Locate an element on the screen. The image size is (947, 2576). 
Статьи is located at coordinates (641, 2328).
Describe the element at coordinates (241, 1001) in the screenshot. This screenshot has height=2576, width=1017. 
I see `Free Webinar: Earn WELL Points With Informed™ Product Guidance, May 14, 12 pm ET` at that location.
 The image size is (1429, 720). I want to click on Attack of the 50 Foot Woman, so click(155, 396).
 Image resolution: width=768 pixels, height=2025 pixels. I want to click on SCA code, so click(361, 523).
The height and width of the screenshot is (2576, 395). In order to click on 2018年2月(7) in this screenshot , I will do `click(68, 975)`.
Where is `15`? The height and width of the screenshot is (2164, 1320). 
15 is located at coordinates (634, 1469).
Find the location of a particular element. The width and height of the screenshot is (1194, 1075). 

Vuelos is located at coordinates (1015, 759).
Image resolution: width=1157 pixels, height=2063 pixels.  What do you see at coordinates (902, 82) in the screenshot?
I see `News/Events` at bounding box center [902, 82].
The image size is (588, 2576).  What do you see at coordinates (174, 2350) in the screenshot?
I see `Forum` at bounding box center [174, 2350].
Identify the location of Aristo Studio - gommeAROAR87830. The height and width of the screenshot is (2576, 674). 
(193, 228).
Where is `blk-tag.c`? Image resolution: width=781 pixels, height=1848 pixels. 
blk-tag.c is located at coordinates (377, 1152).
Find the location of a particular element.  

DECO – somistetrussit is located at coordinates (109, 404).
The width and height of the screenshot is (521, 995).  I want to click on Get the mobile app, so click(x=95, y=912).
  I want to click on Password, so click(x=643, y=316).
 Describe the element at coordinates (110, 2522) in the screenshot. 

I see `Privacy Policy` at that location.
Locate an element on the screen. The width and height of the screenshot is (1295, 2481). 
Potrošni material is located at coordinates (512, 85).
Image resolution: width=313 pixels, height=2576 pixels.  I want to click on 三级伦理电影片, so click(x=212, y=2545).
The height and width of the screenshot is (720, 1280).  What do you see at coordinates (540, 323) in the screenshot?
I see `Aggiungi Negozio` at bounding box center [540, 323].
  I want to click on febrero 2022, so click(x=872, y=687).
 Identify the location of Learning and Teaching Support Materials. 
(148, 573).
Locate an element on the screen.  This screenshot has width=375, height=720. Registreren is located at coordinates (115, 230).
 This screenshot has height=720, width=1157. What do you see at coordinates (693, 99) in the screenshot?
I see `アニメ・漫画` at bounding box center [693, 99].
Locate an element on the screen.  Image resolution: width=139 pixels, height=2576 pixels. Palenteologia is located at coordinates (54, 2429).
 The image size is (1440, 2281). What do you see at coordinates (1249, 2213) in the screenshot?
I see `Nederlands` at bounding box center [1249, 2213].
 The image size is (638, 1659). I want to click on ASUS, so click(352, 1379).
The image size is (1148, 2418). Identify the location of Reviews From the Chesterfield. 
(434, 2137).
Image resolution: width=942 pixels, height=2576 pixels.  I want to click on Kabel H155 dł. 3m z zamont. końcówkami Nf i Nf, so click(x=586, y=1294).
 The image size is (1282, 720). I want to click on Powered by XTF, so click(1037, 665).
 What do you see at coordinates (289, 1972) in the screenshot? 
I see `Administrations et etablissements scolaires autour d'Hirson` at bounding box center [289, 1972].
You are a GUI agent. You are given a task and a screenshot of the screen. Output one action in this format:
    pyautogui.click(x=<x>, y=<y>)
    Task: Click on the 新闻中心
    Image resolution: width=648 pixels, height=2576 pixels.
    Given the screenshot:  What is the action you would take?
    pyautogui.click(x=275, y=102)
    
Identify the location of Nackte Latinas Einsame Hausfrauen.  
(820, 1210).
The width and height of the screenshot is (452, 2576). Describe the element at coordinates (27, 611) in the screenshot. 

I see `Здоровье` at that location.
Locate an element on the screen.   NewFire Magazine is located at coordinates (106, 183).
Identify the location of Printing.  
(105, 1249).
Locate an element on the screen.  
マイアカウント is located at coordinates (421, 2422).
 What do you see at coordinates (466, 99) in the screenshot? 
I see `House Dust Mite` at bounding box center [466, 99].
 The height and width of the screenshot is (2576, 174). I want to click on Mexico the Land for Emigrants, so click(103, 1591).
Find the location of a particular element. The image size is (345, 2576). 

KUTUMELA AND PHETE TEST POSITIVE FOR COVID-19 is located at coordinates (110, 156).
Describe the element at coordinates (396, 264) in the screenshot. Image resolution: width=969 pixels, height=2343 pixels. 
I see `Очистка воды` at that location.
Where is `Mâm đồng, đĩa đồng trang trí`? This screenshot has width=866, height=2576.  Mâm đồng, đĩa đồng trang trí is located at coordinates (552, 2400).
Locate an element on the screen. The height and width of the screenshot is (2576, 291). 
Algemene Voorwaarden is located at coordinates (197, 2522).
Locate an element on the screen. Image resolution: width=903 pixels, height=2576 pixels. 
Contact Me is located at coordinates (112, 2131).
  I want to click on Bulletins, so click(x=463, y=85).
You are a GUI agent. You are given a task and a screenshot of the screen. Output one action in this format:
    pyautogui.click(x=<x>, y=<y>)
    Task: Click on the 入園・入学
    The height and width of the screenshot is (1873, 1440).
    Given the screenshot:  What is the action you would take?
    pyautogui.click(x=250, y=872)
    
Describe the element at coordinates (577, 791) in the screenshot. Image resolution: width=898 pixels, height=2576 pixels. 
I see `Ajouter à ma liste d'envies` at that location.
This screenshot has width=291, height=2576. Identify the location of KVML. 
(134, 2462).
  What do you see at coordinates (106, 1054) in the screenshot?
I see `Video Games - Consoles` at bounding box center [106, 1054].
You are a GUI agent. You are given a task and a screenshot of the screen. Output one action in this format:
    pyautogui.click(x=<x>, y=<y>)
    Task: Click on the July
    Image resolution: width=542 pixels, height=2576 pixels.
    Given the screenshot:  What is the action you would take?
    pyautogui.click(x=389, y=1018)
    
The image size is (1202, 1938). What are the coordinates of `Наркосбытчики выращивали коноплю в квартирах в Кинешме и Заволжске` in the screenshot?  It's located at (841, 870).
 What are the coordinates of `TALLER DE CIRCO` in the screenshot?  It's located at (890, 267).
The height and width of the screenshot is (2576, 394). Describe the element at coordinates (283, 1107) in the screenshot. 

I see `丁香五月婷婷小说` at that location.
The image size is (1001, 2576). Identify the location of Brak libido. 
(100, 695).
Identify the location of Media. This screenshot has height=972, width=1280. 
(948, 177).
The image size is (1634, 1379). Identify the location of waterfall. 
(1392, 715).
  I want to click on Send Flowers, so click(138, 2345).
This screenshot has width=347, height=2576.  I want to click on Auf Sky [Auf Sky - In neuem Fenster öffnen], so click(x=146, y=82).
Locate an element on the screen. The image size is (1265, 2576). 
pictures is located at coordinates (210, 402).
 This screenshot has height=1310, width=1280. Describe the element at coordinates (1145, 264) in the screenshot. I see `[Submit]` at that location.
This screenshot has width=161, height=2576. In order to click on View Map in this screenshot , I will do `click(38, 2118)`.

•••

◆ Try it ◆
Look through the data above. Find each line with the string "will" and copy it.

◆ Solution to the exercise ◆
The height and width of the screenshot is (2576, 395). In order to click on 2018年2月(7) in this screenshot , I will do `click(68, 975)`.
This screenshot has width=161, height=2576. In order to click on View Map in this screenshot , I will do `click(38, 2118)`.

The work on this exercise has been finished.